Dans ce contexte de non-maitrise du portefeuille de l’Etat dans les différents secteurs, on continue de promettre une solution dans l’avenir pour «consolider l’ouverture et la compétitivité de l’économie marocaine, la diversification des sources de croissance…ainsi que l’amélioration de la situation financière du portefeuille public en termes de rendement des fonds propres, d’amélioration des résultats, de maitrise des risques et des transferts budgétaires….un dispositif juridique ,institutionnel et procédural de gestion active du portefeuille public sera mis en place afin d’assurer un meilleur pilotage du portefeuille public dans le cadre d’une approche globale et intégrée d’optimisation et de rationalisation de ce portefeuille…» (Rapport sur les EPPs page 10). Ce n’est pas rassurant. Tout le diagnostic est dans les lignes qui précèdent. Le manque d’optimisation, de rationalisation et l’absence d’un dispositif institutionnel, juridique et procédural. Cette situation est inquiétante et nécessite un deuxième rapport « Jouahri » (en référence à son premier rapport de la fin des années quatre-vingt).

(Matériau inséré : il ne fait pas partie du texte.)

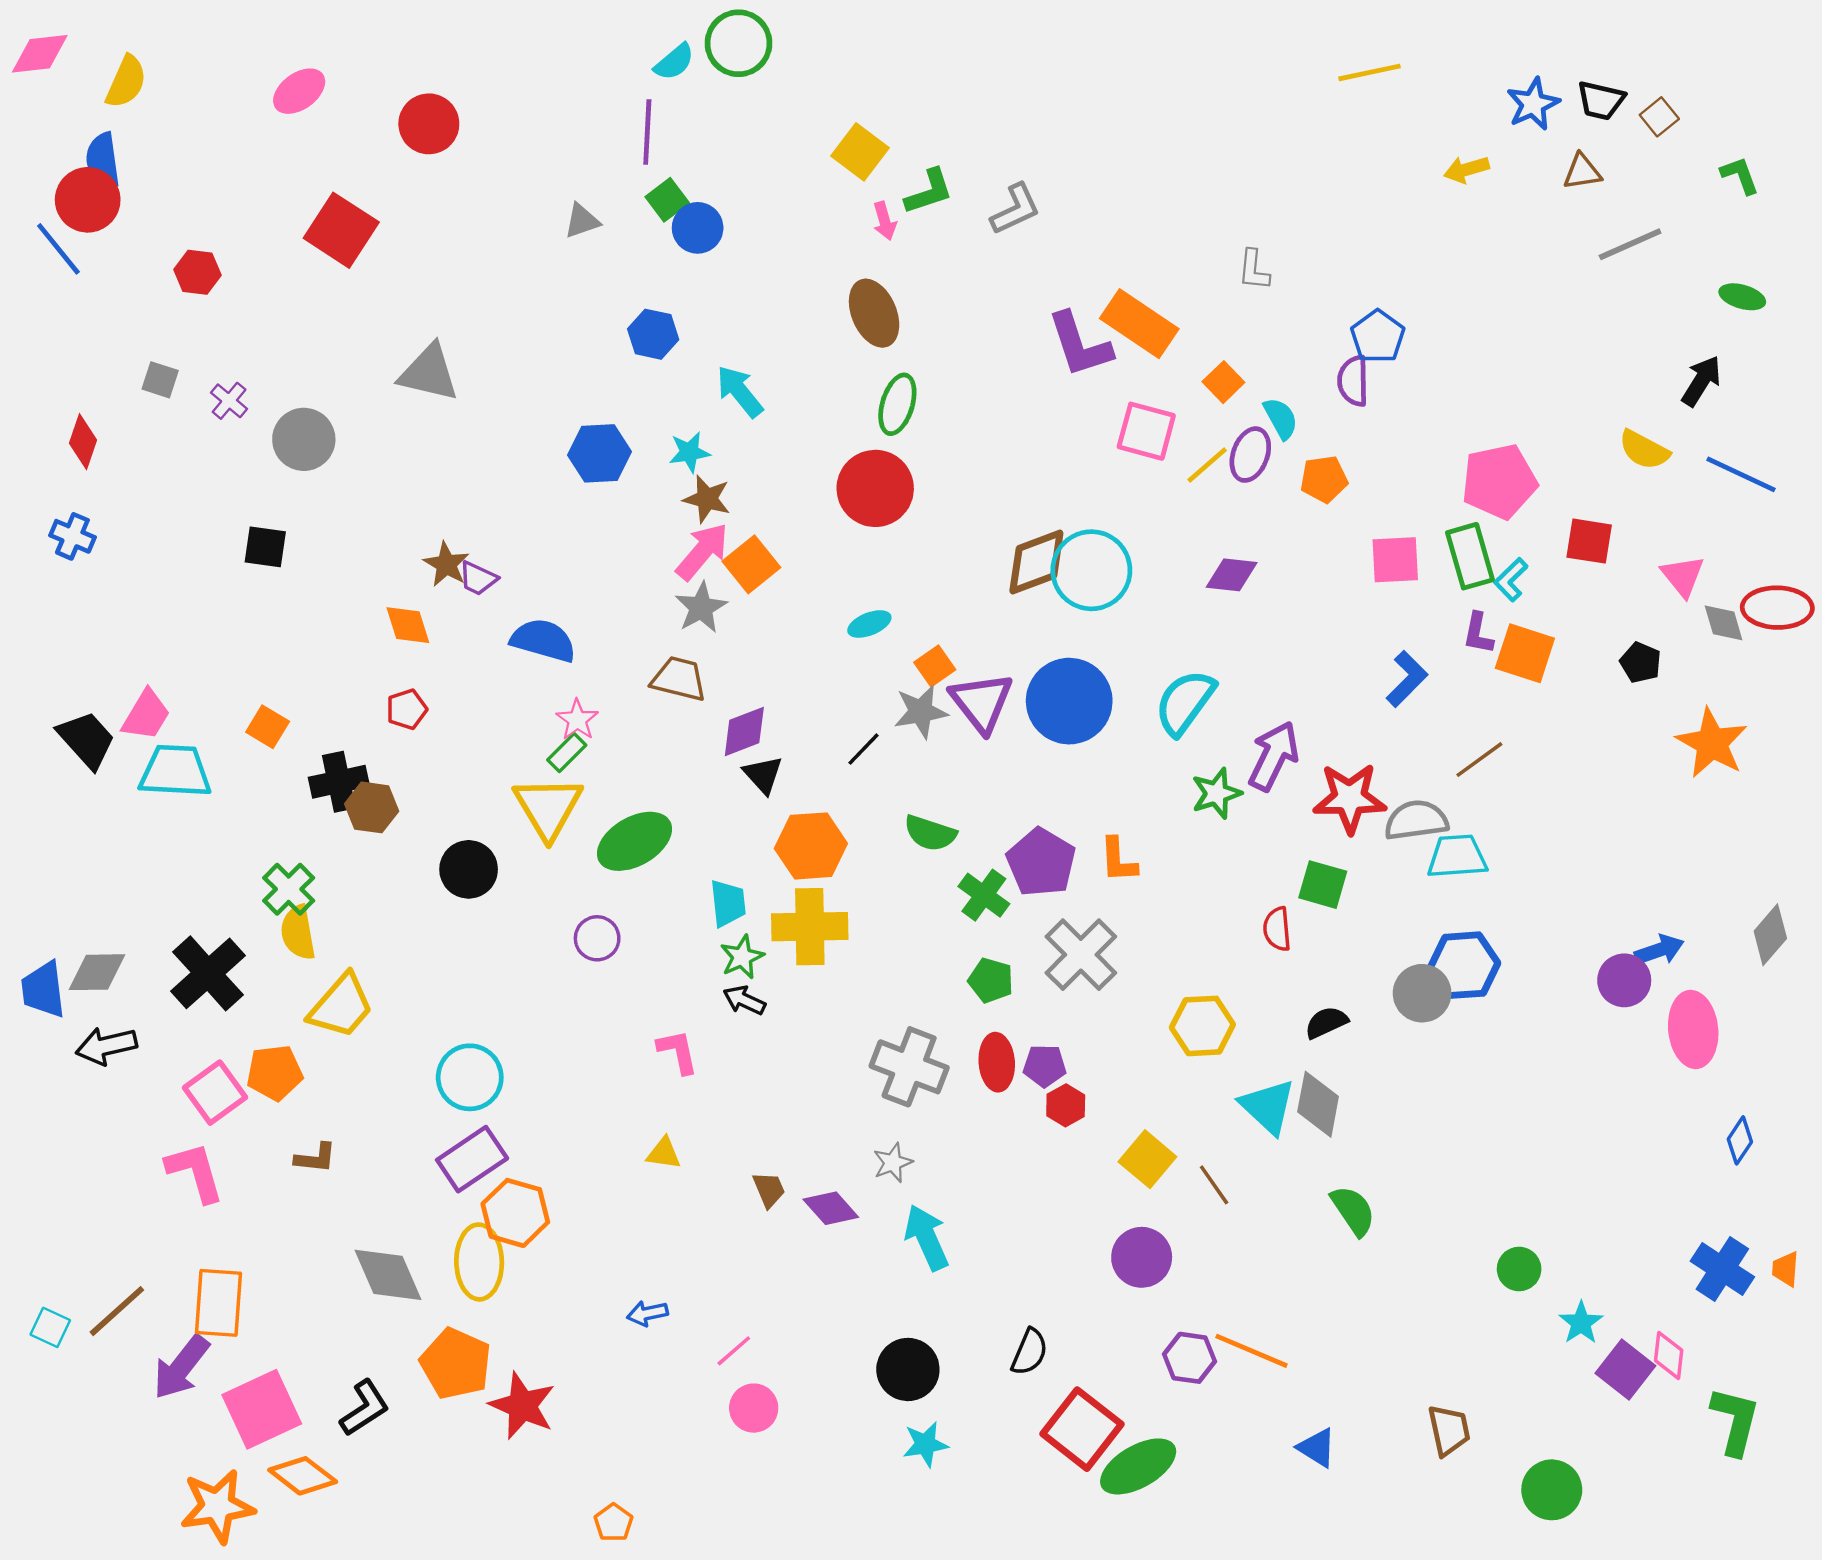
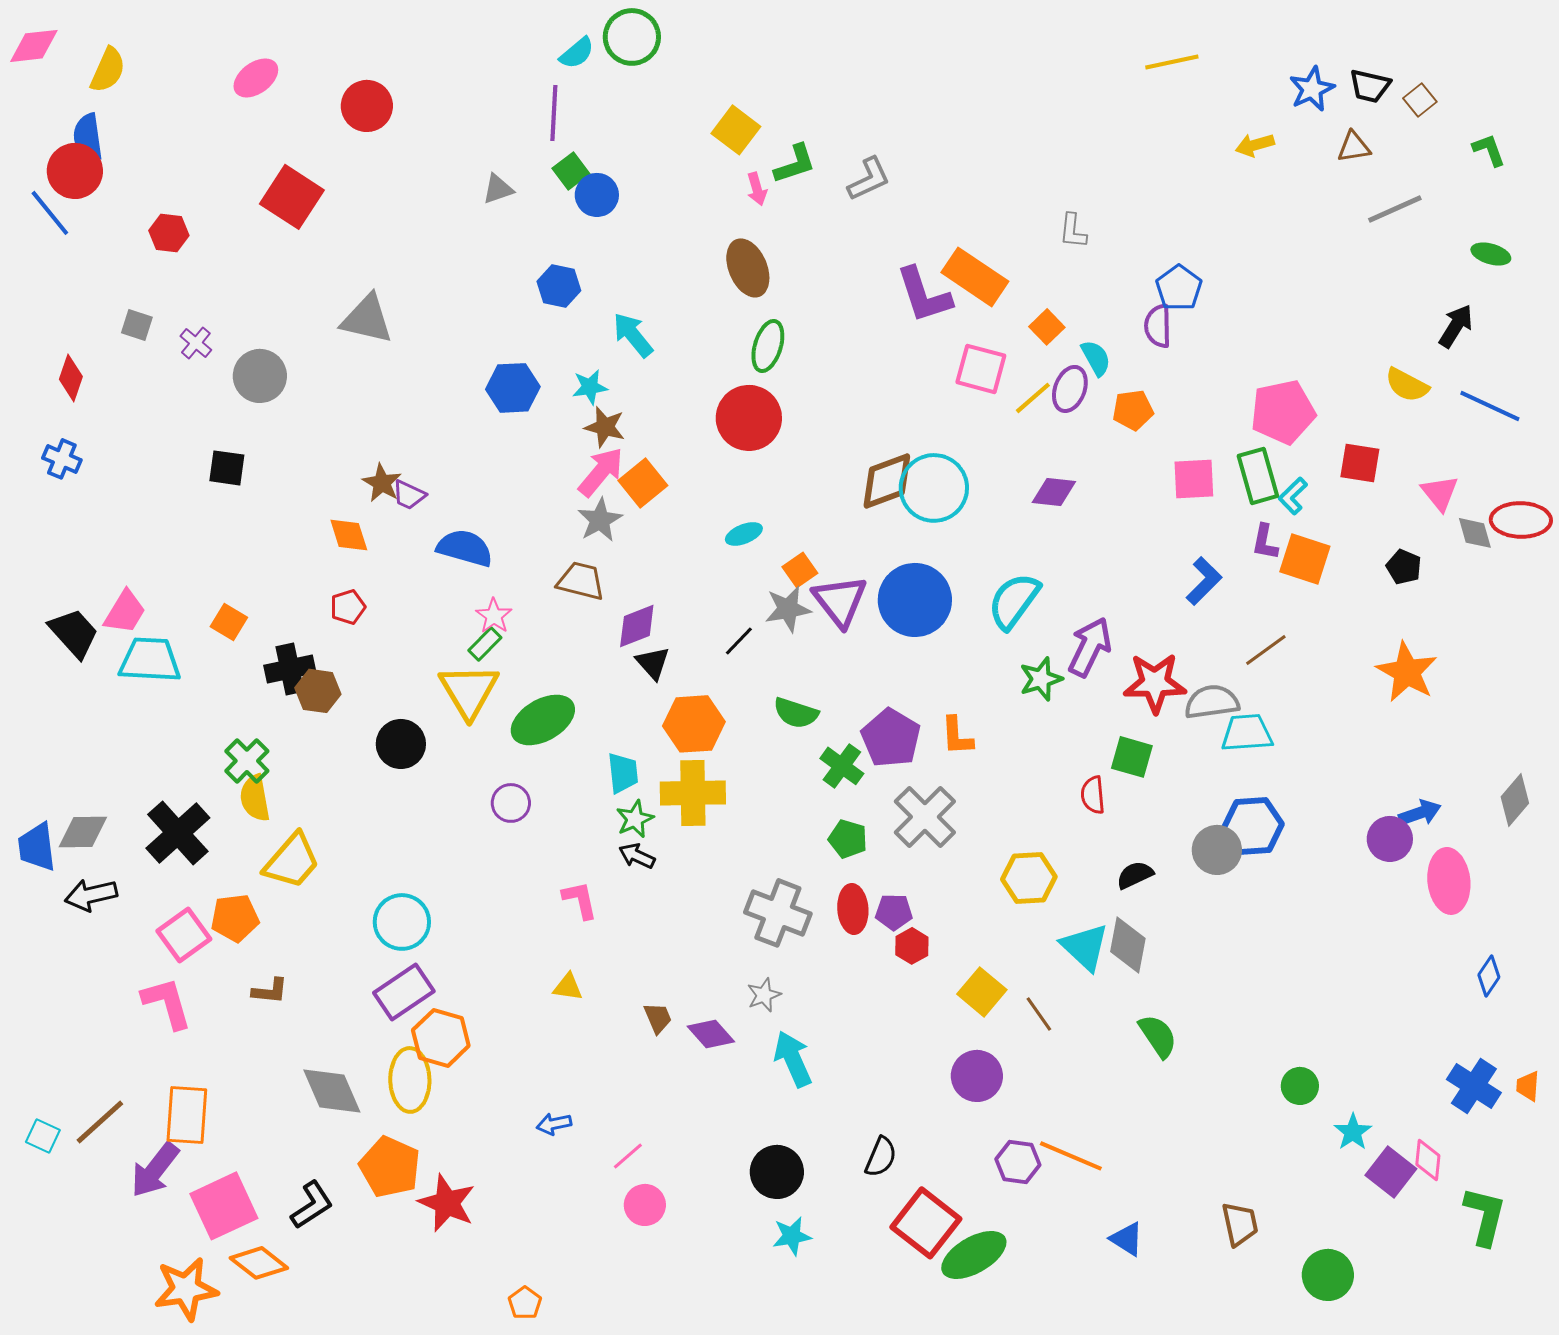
orange star: (1712, 743) -> (1407, 672), moved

Nos Entreprises et Etablissements publics sont certes stratégiques pour notre économie et pour la qualité de nos services publics. Mais ne sont pas tous nécessaires, ni porteurs de valeurs ajoutées. Beaucoup d’entre eux, nous coûtent cher en subventions et en impacts sociaux. Il est temps de regarder autrement la gestion financière publique à travers nos entreprises et établissements publics. Leurs performances rejaillissent sur l’Etat et leurs faiblesses coutent au budget des milliards et des «casseroles» à payer pendant des années. Un rapport de l’IGF française en 2012 a recommandé au gouvernement français de «produire une analyse stratégique sur la justification du recours à de telles entités pour conduire des politiques publiques». C’est une recommandation que nous pouvons légitimement adopter pour avoir un maximum de lumière sur nos Etablissements et Entreprises Publics.